The little girl gave the sudden, vivid smile that was so attractive, and said, ‘May I sit with you?’
Pye opened a jaundiced eye, yawned delicately, and went back to sleep. Silence smiled. ‘Of course you can, but it’s getting late — look at the sun. You’ve all been here long enough, I think. How many chestnuts have you gathered?’
Tabitha’s hazel eyes, the image of her mother’s, flashed up at her. ‘Not very many. I think the squirrels have been eating them too. But there’ll be enough to roast on the fire tonight — look.’ She thrust a hand into the pocket of her apron, and withdrew a fistful of fat, gleaming chestnuts, shining rich and russet in the October sun, for her mother’s admiration. Then, replacing them, she sat in the warm stone niche and took Pye onto her lap, stroking away the cat’s indignation with small, gentle fingers. ‘Isn’t it lovely here! I wish it could be summer for ever, all warm and sunshiney and no winter.’
‘I think you’d have to travel to Italy or Spain to enjoy that sort of climate,’ Silence told her. ‘Would you really want to leave Wintercombe?’
‘No!’ said her eldest child, with quiet passion. ‘Never, never, never — it’s the most beautiful place in the world!’ She laid her cheek possessively against the warm, golden stone beside her, and closed her eyes blissfully.
Into the brief moment of quiet came a distant shout. Tabitha jerked upright, and grasped her mother’s sleeve. ‘Listen, is that Rachael?’
Her half-sister was fourteen years old, and twin to Nat, at present supervising the little ones in the orchard. The difficulties of the birth had left their mother, George St. Barbe’s first wife, dead, and Nat’s health permanently affected. According to Wintercombe legend, Rachael’s enraged wails at birth had been heard in Philip’s Norton half a mile away, and maturity had not mellowed her voice.
‘Mother — please come quick — Mother!’ With a scuttering of gravel, Rachael arrived with a bump against the yellow stone balustrade just above them, her black hair escaping in regrettable rats’ tails from her plain white cap. Silence rose, and surveyed her gasping stepdaughter with her usual serenity. ‘Whatever is it, Rachael?’

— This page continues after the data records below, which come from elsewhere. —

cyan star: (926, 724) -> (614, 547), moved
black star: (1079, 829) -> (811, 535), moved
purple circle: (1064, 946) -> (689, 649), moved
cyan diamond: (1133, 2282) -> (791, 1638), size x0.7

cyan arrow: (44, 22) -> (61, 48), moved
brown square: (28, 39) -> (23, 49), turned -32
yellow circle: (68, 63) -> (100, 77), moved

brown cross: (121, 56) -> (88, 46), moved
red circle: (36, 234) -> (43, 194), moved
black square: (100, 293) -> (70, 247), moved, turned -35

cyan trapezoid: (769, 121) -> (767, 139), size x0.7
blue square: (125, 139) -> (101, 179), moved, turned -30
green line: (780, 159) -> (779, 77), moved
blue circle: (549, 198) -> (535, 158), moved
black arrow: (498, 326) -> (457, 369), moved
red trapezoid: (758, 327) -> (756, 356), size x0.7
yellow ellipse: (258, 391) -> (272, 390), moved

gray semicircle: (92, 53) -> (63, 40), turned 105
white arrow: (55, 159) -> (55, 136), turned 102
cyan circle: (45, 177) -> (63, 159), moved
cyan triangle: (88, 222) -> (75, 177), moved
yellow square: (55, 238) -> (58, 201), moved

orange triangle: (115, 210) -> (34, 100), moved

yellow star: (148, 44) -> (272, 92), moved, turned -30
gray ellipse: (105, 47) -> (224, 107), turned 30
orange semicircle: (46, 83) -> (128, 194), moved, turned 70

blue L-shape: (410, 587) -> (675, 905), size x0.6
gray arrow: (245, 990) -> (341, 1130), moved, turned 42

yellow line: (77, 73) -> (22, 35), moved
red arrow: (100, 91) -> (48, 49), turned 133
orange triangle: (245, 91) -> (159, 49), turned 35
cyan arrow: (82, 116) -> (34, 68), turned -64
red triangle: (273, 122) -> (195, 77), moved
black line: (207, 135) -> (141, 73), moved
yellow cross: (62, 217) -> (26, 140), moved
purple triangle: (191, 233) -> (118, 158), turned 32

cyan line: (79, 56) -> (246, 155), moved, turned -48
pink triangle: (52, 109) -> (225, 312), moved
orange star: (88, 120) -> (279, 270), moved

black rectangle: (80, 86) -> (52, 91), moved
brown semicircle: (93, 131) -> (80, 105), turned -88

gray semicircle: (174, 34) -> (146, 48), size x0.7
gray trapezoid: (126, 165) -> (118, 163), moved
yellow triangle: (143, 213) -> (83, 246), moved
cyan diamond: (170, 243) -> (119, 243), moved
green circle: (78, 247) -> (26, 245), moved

‘It’s soldiers — soldiers have come!’
Neither of the children could possibly have guessed the enormity of effort it took to maintain that look of calm, wide-eyed enquiry. But the years of her childhood, learning to keep her self, her individuality and liveliness beneath the subservient mask that so gratified her father, and thus escape his beatings, stood Silence well in such moments of crisis. Yet still, in the sudden and absolute quiet, she felt that they must surely hear, or see, the fierce battering of her heart against her ribs.